McCarrier told one man that he would be able to in essence double dip if Question 1 passed and get 2.5 ounces, the allowable amount of processed marijuana for medical patients, twice over, citing his rights as a medical marijuana patient and an adult over 21.

McCarrier also told a caretaker that he would have multiple options if the law passed, including keeping on with business as usual, becoming a recreational cultivator or opening an adult use facility in addition to his caretaking business.

Lister did not agree that legislators would allow an “open-ended” version of the law that would allow flexibility for caretakers and patients, as well as what she called “two contradictory business models.”

The law has regulations for tracking the amount of cannabis produced in the state to avoid it falling into the black market, which she said is too limiting and will hurt people who are currently caretakers.

“This is not the same playing field,” she said.

McCarrier said passing Question 1 will give Maine the chance to build up a cottage industry and increase tourism by nearly 5 percent.
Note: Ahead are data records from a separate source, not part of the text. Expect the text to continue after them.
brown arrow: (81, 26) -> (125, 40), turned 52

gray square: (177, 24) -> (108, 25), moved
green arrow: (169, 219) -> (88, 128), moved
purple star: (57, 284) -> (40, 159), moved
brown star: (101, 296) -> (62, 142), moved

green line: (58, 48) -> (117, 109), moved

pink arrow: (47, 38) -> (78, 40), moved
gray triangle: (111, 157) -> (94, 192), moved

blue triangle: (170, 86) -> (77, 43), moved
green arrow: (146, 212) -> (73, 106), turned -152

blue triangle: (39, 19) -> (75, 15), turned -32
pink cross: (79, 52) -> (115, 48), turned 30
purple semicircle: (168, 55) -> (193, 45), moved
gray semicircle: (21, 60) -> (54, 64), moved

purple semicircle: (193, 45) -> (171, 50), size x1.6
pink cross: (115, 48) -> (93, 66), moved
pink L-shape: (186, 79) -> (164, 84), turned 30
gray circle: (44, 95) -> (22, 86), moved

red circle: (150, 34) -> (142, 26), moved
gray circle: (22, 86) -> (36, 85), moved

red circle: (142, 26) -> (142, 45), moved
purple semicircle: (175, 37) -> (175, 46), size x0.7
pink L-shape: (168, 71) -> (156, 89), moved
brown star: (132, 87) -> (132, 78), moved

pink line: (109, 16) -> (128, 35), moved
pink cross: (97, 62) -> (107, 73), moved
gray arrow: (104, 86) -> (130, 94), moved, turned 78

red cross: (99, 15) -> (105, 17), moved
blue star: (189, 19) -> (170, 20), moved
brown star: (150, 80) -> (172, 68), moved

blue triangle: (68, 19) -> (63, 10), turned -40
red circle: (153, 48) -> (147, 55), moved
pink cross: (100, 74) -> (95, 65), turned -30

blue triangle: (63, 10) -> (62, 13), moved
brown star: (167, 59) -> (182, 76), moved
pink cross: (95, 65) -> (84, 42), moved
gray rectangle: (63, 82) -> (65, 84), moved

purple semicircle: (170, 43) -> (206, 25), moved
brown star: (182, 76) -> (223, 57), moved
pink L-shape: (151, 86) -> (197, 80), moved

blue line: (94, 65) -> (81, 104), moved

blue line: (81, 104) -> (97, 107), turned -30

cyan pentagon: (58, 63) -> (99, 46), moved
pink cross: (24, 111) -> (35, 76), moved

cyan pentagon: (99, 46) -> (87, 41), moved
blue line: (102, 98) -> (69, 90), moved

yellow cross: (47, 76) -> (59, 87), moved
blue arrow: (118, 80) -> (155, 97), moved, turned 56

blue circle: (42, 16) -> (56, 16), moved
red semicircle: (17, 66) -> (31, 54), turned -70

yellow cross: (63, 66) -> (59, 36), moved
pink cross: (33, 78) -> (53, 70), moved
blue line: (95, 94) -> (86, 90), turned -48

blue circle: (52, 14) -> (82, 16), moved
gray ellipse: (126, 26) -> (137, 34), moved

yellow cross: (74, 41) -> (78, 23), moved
He said the state could make hundreds of millions of dollars if only a small percentage of tourists spent $50 on marijuana.

“This is gonna be a boon for the state of Maine,” he said, adding that Colorado has created 18,000 jobs since it legalized marijuana.

If it passes in Massachusetts, which is also asking voters whether to legalizing marijuana, and not in Maine, McCarrier said people and businesses will go there to build up tourism and this potential industry.

He also said that Question 1 would not hurt small businesses, and that big business is not coming into Maine because it has a low population and is at the “end of the pipeline.”

Lister rebutted by saying that Maine would continue to be the “plantation state,” where marijuana would be produced cheaply by a few big businesses and shipped out of state.

The proposed law says that 40 percent of all issued licenses will go to licensees of 30 unit blocks or less, and 60 percent of licenses will go to those that are larger, which has received some criticism.

Gov. Paul LePage’s administration is against big business and promoting large government contracts, McCarrier said

Lister said that while the growing of marijuana might not get government contracts, the companies that produce regulatory products that could be used for Question 1’s proposed regulations would be. There are companies that make child-safe packaging for marijuana, which is a requirement in the law, she said.